The threat of a UC and CSU tuition hike in the middle of the 2012-13 academic year could increase college student voter turnout in the November election for those wanting to cast a vote in favor of Gov. Jerry Brown’s tax initiative.
With California’s budget deficit at nearly $16 billion, the tuition costs of public higher education remain highly contingent on the approval of Brown’s tax initiative by California voters. The initiative would fund education and public safety services by increasing personal income taxes by 3 percent on the state’s income earners of more than $250,000 for the next seven years and by raising the sales tax by one-quarter percent for all Californians over the next four years.
The initiative, scheduled to be voted on in November as Proposition 30, would raise $8.5 billion for the state budget this fiscal year, with the majority of the tax revenue going toward public education.
According to Wednesday’s UC Board of Regents meeting agenda, if the tax initiative does not pass on the November ballot, the state will receive a series of trigger cuts that would make a 20.3 percent mid-year tuition increase likely.

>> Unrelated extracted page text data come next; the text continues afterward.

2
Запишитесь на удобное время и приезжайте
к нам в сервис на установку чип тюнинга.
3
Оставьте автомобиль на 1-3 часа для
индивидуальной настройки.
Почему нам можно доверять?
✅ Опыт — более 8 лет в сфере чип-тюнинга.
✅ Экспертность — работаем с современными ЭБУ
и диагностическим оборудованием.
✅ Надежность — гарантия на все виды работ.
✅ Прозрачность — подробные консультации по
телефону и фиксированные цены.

This would mean the proposed tuition buyout that would give the UC and CSU systems $125 million for a tuition freeze — included on the recently passed state budget — would not be available for the upcoming school year.
UC President Mark Yudof released a statement in June saying that UC students, faculty, staff, alumni and regents have already played a crucial role in persuading the state to increase funding for higher education.
According to survey results released by the Public Policy Institute of California in May, the majority of likely California voters ages 18 to 34 — the age group associated with most UC students — have already suggested they favor the initiative.
The institute found that 82 percent of young California voters said they would vote yes on the initiative, with 16 percent saying they would vote no and 3 percent undecided.
Claudia Magana, president of the UC Student Association, said the organization plans on raising awareness on the initiative’s significance, and that it hopes to get 45,000 students registered to vote before the November ballot.
“This is really what determines how much we are going to pay next year. I would hope a lot of students will be engaged,” Magana said. “It may not be the most perfect initiative, but it addresses the situation of revenue and what needs to be done.”
Yudof and UC Academic Council Chair Robert Anderson have already said they recommended the regents endorse the tax initiative because of the university’s high stakes on the measure.
“If the Governor’s ballot measure fails and the additional cut is triggered, it would be devastating to our campuses … ,” Anderson said in a letter to Yudof.. “It is imperative that the Board of Regents formally endorse the Governor’s ballot measure.”
The board is scheduled to vote on whether to endorse the initiative at its meeting this Wednesday on the UCSF Mission Bay campus.
UC Student Regent-designate Cinthia Flores said the UC system’s endorsement of the initiative will be a subject of much debate at the meeting.
“The biggest contention is whether the board is ready to take a stance on a very partisan measure,” Flores said. “It has the potential to be a monumental decision.”